The role it actually plays
LLM-as-judge is the high-volume evaluation layer — the one that runs continuously across real production traffic, catches regressions automatically, and surfaces signals for human review. Human annotation is the ground truth that the judge is calibrated against, and the final authority on high-stakes quality decisions.
The failure mode I see most often: teams deploy LLM-as-judge and treat its scores as authoritative without validating that the judge is actually measuring what they think it’s measuring. The judge score improved by 11 points, so they shipped it. The judge says this is a good answer, so they’re done.

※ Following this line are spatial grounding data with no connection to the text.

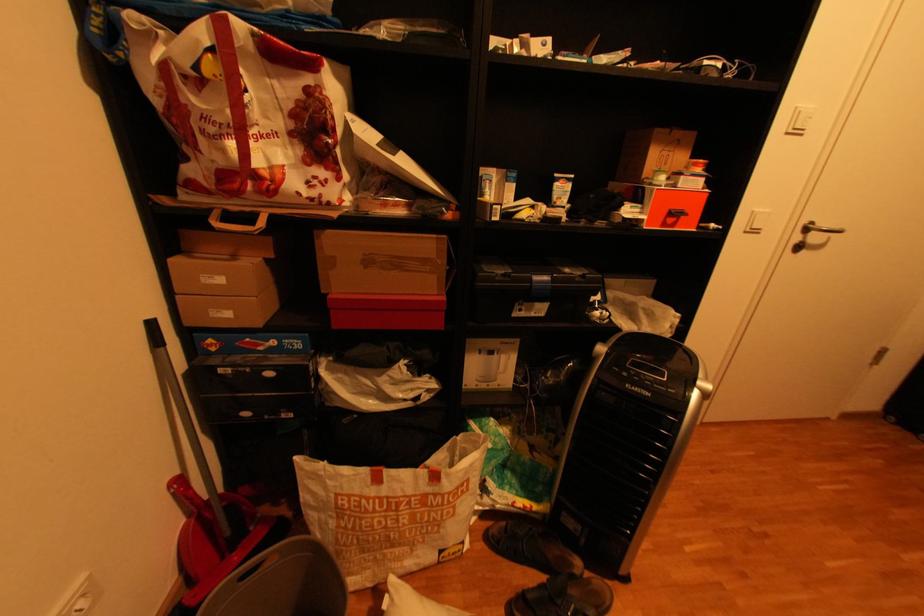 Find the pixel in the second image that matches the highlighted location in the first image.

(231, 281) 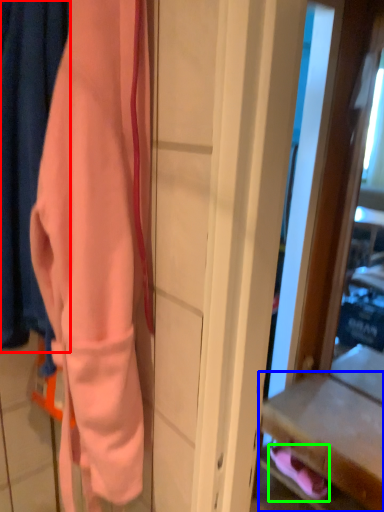 Question: Which is nearer to the curtain (highlighted by a red box)? drawer (highlighted by a blue box) or footwear (highlighted by a green box).

Choices:
 (A) drawer
 (B) footwear

Answer: (A) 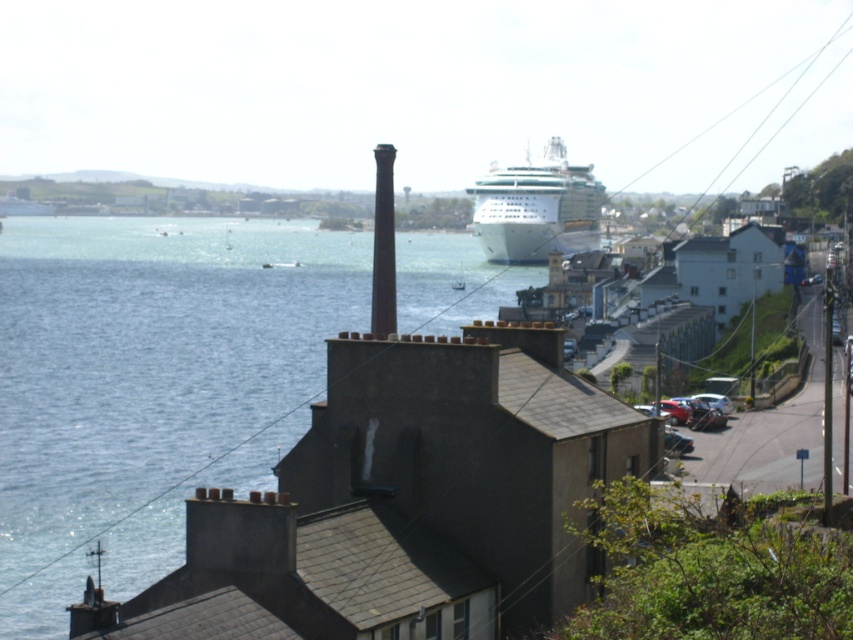 Who is lower down, blue water at center or white glossy cruise ship at center?

blue water at center

Can you confirm if blue water at center is bigger than white glossy cruise ship at center?

Indeed, blue water at center has a larger size compared to white glossy cruise ship at center.

Who is more forward, (126, 356) or (550, 252)?

Point (126, 356)

You are a GUI agent. You are given a task and a screenshot of the screen. Output one action in this format:
    pyautogui.click(x=<x>, y=<y>)
    Task: Click on the blue water at center
    The height and width of the screenshot is (640, 853).
    Given the screenshot: What is the action you would take?
    pyautogui.click(x=149, y=356) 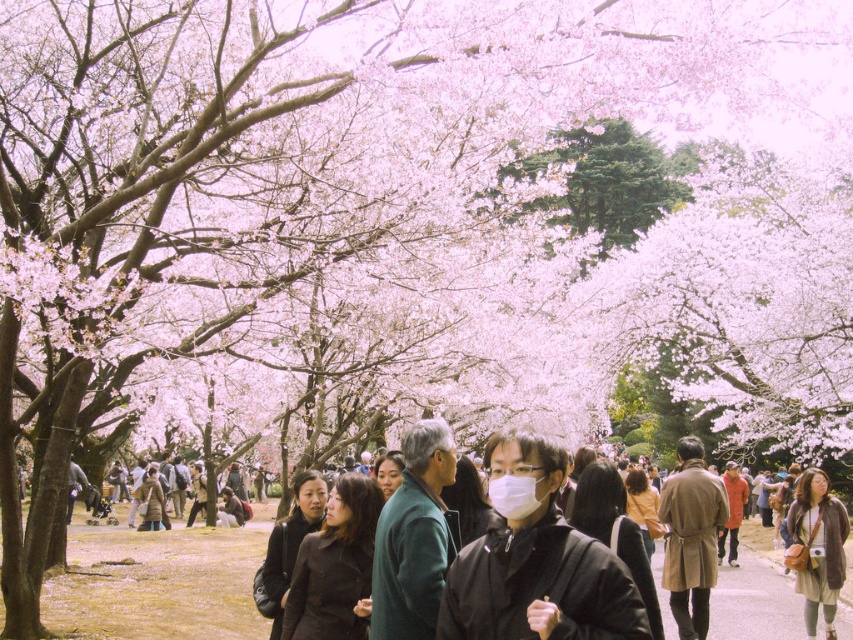 You are a photographer trying to capture both the green matte jacket at center and the brown leather jacket at lower right in a single frame. Given their sizes, which jacket will appear larger in the photo?

The brown leather jacket at lower right will appear larger in the photo since it has a bigger size than the green matte jacket at center.

You are standing at the point with coordinates point (x=450, y=476) and want to walk towards the point with coordinates point (x=564, y=625). Which direction should you move in?

You should move forward because point (x=564, y=625) is in front of point (x=450, y=476). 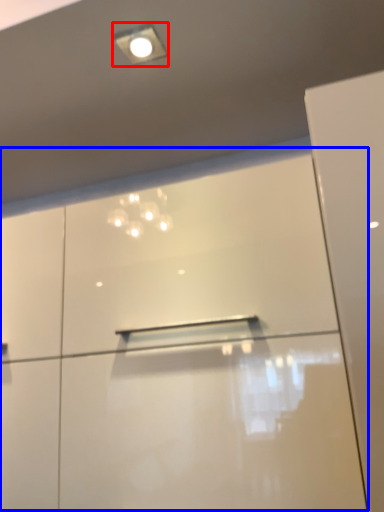 Question: Among these objects, which one is farthest to the camera, droplight (highlighted by a red box) or dresser (highlighted by a blue box)?

Choices:
 (A) droplight
 (B) dresser

Answer: (A) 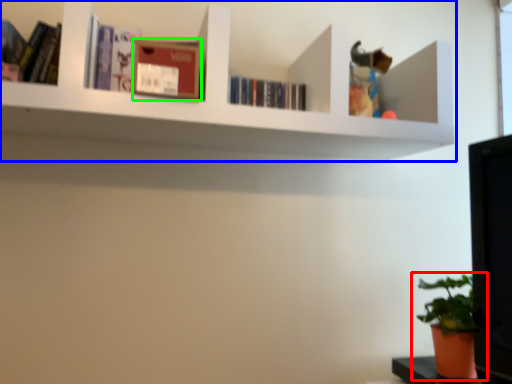 Question: Based on their relative distances, which object is farther from houseplant (highlighted by a red box)? Choose from shelf (highlighted by a blue box) and paperback book (highlighted by a green box).

Choices:
 (A) shelf
 (B) paperback book

Answer: (B) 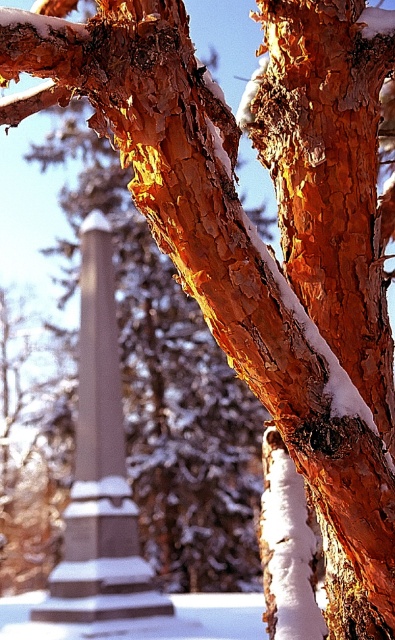 Is orange bark tree trunk at center shorter than smooth gray stone column at center?

Yes, orange bark tree trunk at center is shorter than smooth gray stone column at center.

Between point (338, 218) and point (79, 490), which one is positioned in front?

Point (338, 218) is more forward.

The image size is (395, 640). Describe the element at coordinates (331, 177) in the screenshot. I see `orange bark tree trunk at center` at that location.

Locate an element on the screen. The width and height of the screenshot is (395, 640). orange bark tree trunk at center is located at coordinates (331, 177). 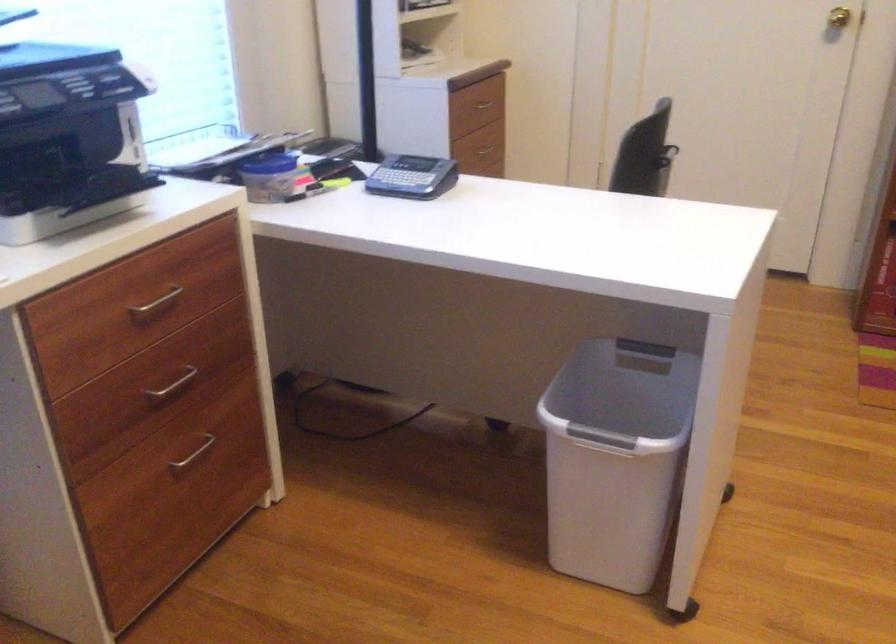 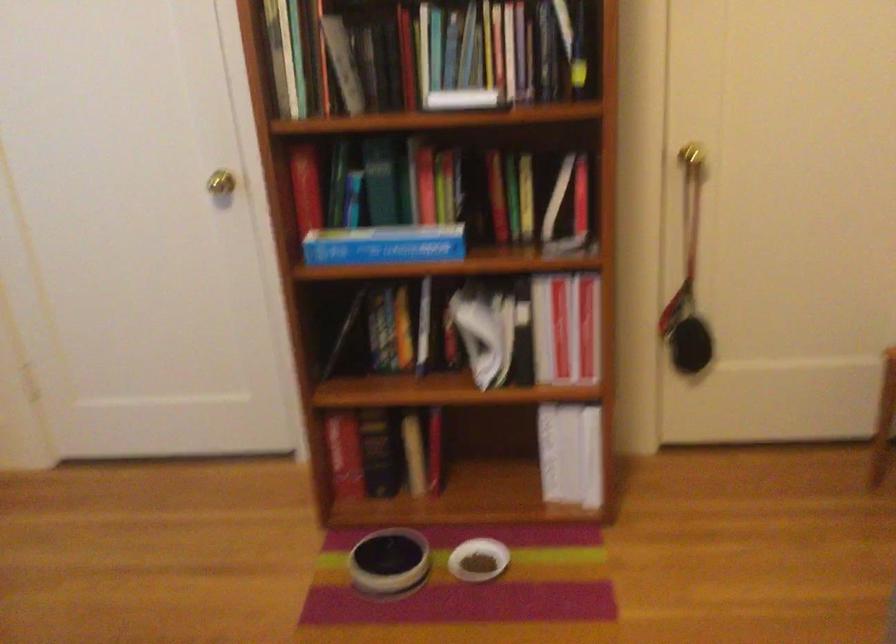 The images are taken continuously from a first-person perspective. In which direction are you moving?

A: The cameraman moved toward right, forward. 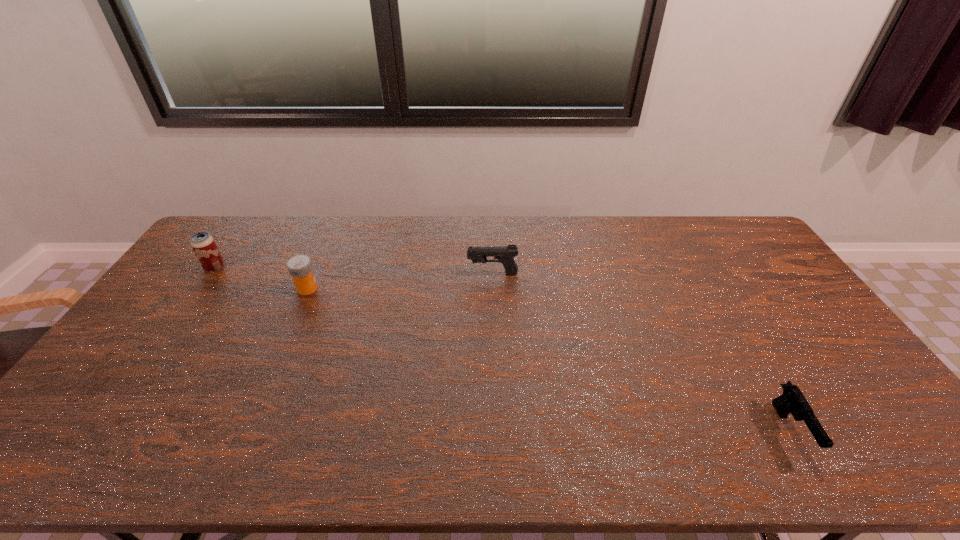 The height and width of the screenshot is (540, 960). In order to click on unoccupied area between the third object from left to right and the leftmost object in this screenshot , I will do `click(353, 271)`.

At what (x,y) coordinates should I click in order to perform the action: click on free space between the medicine and the second object from right to left. Please return your answer as a coordinate pair (x, y). This screenshot has width=960, height=540. Looking at the image, I should click on (400, 281).

This screenshot has height=540, width=960. I want to click on free point between the third object from left to right and the nearer pistol, so click(641, 352).

The height and width of the screenshot is (540, 960). I want to click on vacant area that lies between the right pistol and the leftmost object, so click(x=503, y=349).

Identify the location of free spot between the rightmost object and the farther pistol. (641, 352).

Identify the location of vacant area between the beer can and the second object from right to left. This screenshot has width=960, height=540. (353, 271).

Where is `blank region between the taller pistol and the nearer pistol`? Image resolution: width=960 pixels, height=540 pixels. blank region between the taller pistol and the nearer pistol is located at coordinates tap(641, 352).

Select which object appears as the second closest to the beer can. Please provide its 2D coordinates. Your answer should be formatted as a tuple, i.e. [(x, y)], where the tuple contains the x and y coordinates of a point satisfying the conditions above.

[(505, 254)]

This screenshot has height=540, width=960. What are the coordinates of `object that stands as the second closest to the beer can` in the screenshot? It's located at (505, 254). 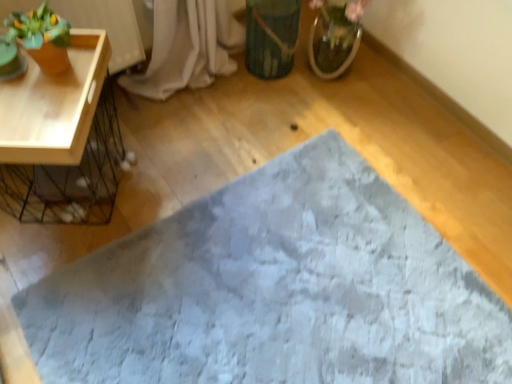 Question: Does gray textured bath mat at center lie in front of matte orange pot at upper left?

Choices:
 (A) no
 (B) yes

Answer: (B)

Question: Considering the relative positions of gray textured bath mat at center and matte orange pot at upper left in the image provided, is gray textured bath mat at center to the left of matte orange pot at upper left from the viewer's perspective?

Choices:
 (A) yes
 (B) no

Answer: (B)

Question: Can you confirm if gray textured bath mat at center is positioned to the right of matte orange pot at upper left?

Choices:
 (A) no
 (B) yes

Answer: (B)

Question: Is gray textured bath mat at center thinner than matte orange pot at upper left?

Choices:
 (A) no
 (B) yes

Answer: (A)

Question: From a real-world perspective, is gray textured bath mat at center positioned under matte orange pot at upper left based on gravity?

Choices:
 (A) yes
 (B) no

Answer: (A)

Question: Considering their positions, is gray textured bath mat at center located in front of or behind matte orange pot at upper left?

Choices:
 (A) front
 (B) behind

Answer: (A)

Question: In terms of height, does gray textured bath mat at center look taller or shorter compared to matte orange pot at upper left?

Choices:
 (A) tall
 (B) short

Answer: (B)

Question: Looking at the image, does gray textured bath mat at center seem bigger or smaller compared to matte orange pot at upper left?

Choices:
 (A) small
 (B) big

Answer: (B)

Question: Is gray textured bath mat at center inside the boundaries of matte orange pot at upper left, or outside?

Choices:
 (A) outside
 (B) inside

Answer: (A)

Question: Considering the positions of green matte vase at center and matte orange pot at upper left in the image, is green matte vase at center wider or thinner than matte orange pot at upper left?

Choices:
 (A) wide
 (B) thin

Answer: (A)

Question: Is point (294, 31) closer or farther from the camera than point (5, 39)?

Choices:
 (A) farther
 (B) closer

Answer: (A)

Question: Do you think green matte vase at center is within matte orange pot at upper left, or outside of it?

Choices:
 (A) inside
 (B) outside

Answer: (B)

Question: From the image's perspective, is green matte vase at center located above or below matte orange pot at upper left?

Choices:
 (A) below
 (B) above

Answer: (B)

Question: From a real-world perspective, relative to green matte vase at center, is gray textured bath mat at center vertically above or below?

Choices:
 (A) below
 (B) above

Answer: (A)

Question: Considering the positions of point (380, 195) and point (287, 14), is point (380, 195) closer or farther from the camera than point (287, 14)?

Choices:
 (A) closer
 (B) farther

Answer: (A)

That works until it doesn’t. A judge that’s systematically biased toward longer answers will tell you your verbose, bloated system is better than your concise, accurate one. A judge that self-prefers will tell you nothing changed when you switched model providers. Verify the checker before you trust it.
The practical setup
For a RAG system, here’s what the evaluation pipeline looks like when it’s working:
LLM-as-judge runs on all production traffic, sampled at a rate that’s cost-effective. It scores groundedness and answer relevance per query and writes to a metrics store. Alerts fire on statistical shifts — the daily groundedness average dropped 3 points — not on individual bad answers.
Human annotation covers a rotating sample of flagged outputs (low judge scores, user escalations, adversarial test cases) plus a fixed monthly holdout used to validate that judge scores are still correlating with human judgment.
The monthly holdout check is the one most teams skip. It’s also the one that catches drift in the judge itself — because the judge can get worse over time, either from model updates or from shifts in the production distribution that the judge wasn’t calibrated for. Run the check. If correlation degrades, don’t trust the judge until you know why.